> **WORK TASK**
State how many lines below hold the word "contrat". Give that number and no other text.

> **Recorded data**
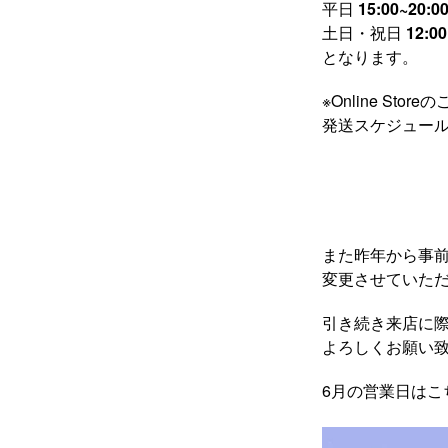
平日
15:00~20:0
土日・祝日
12:00
となります。
※Online S
発送スケジュー
また昨年から事
変更させていた
引き続き来店に
よろしくお願い
6月の営業日はこ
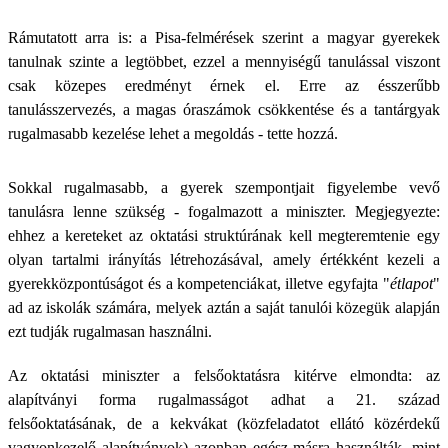
Rámutatott arra is: a Pisa-felmérések szerint a magyar gyerekek
tanulnak szinte a legtöbbet, ezzel a mennyiségű tanulással viszont
csak közepes eredményt érnek el. Erre az ésszerűbb
tanulásszervezés, a magas óraszámok csökkentése és a tantárgyak
rugalmasabb kezelése lehet a megoldás - tette hozzá.
Sokkal rugalmasabb, a gyerek szempontjait figyelembe vevő
tanulásra lenne szükség - fogalmazott a miniszter. Megjegyezte:
ehhez a kereteket az oktatási struktúrának kell megteremtenie egy
olyan tartalmi irányítás létrehozásával, amely értékként kezeli a
gyerekközpontúságot és a kompetenciákat, illetve egyfajta "
étlapot
"
ad az iskolák számára, melyek aztán a saját tanulói közegük alapján
ezt tudják rugalmasan használni.
Az oktatási miniszter a felsőoktatásra kitérve elmondta: az
alapítványi forma rugalmasságot adhat a 21. század
felsőoktatásának, de a kekvákat (közfeladatot ellátó közérdekű
vagyonkezelő alapítványok) azonban egész másra használták, mint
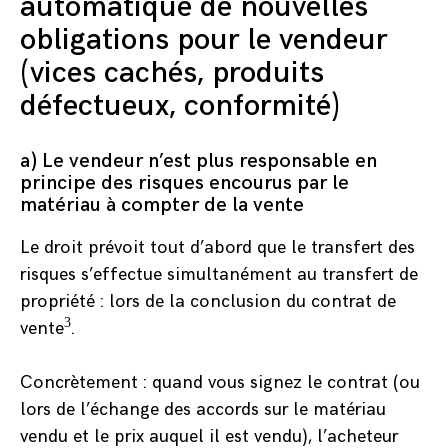
automatique de nouvelles
obligations pour le vendeur
(vices cachés, produits
défectueux, conformité)
a) Le vendeur n’est plus responsable en
principe des risques encourus par le
matériau à compter de la vente
Le droit prévoit tout d’abord que le transfert des
risques s’effectue simultanément au transfert de
propriété : lors de la conclusion du contrat de
3
vente
.
Concrètement : quand vous signez le contrat (ou
lors de l’échange des accords sur le matériau
vendu et le prix auquel il est vendu), l’acheteur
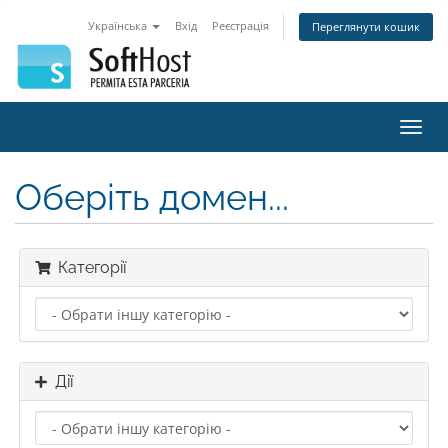
Українська
Вхід
Реєстрація
Переглянути кошик
Пере
наві
Оберіть домен...
Категорії
Дії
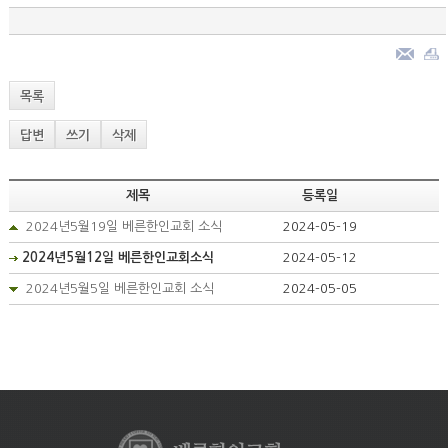
목록
답변
쓰기
삭제
제목
등록일
2024년5월19일 베른한인교회 소식
2024-05-19
2024년5월12일 베른한인교회소식
2024-05-12
2024년5월5일 베른한인교회 소식
2024-05-05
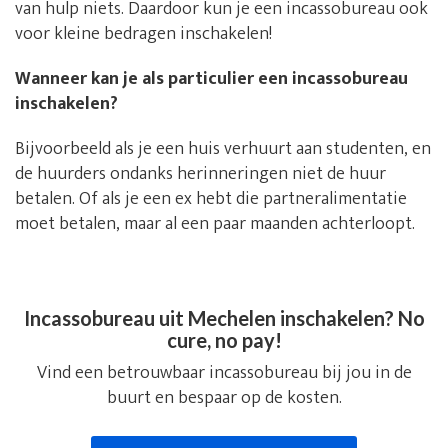
van hulp niets. Daardoor kun je een incassobureau ook
voor kleine bedragen inschakelen!
Wanneer kan je als particulier een incassobureau
inschakelen?
Bijvoorbeeld als je een huis verhuurt aan studenten, en
de huurders ondanks herinneringen niet de huur
betalen. Of als je een ex hebt die partneralimentatie
moet betalen, maar al een paar maanden achterloopt.
Incassobureau uit Mechelen inschakelen? No
cure, no pay!
Vind een betrouwbaar incassobureau bij jou in de
buurt en bespaar op de kosten.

> **REPLY**
2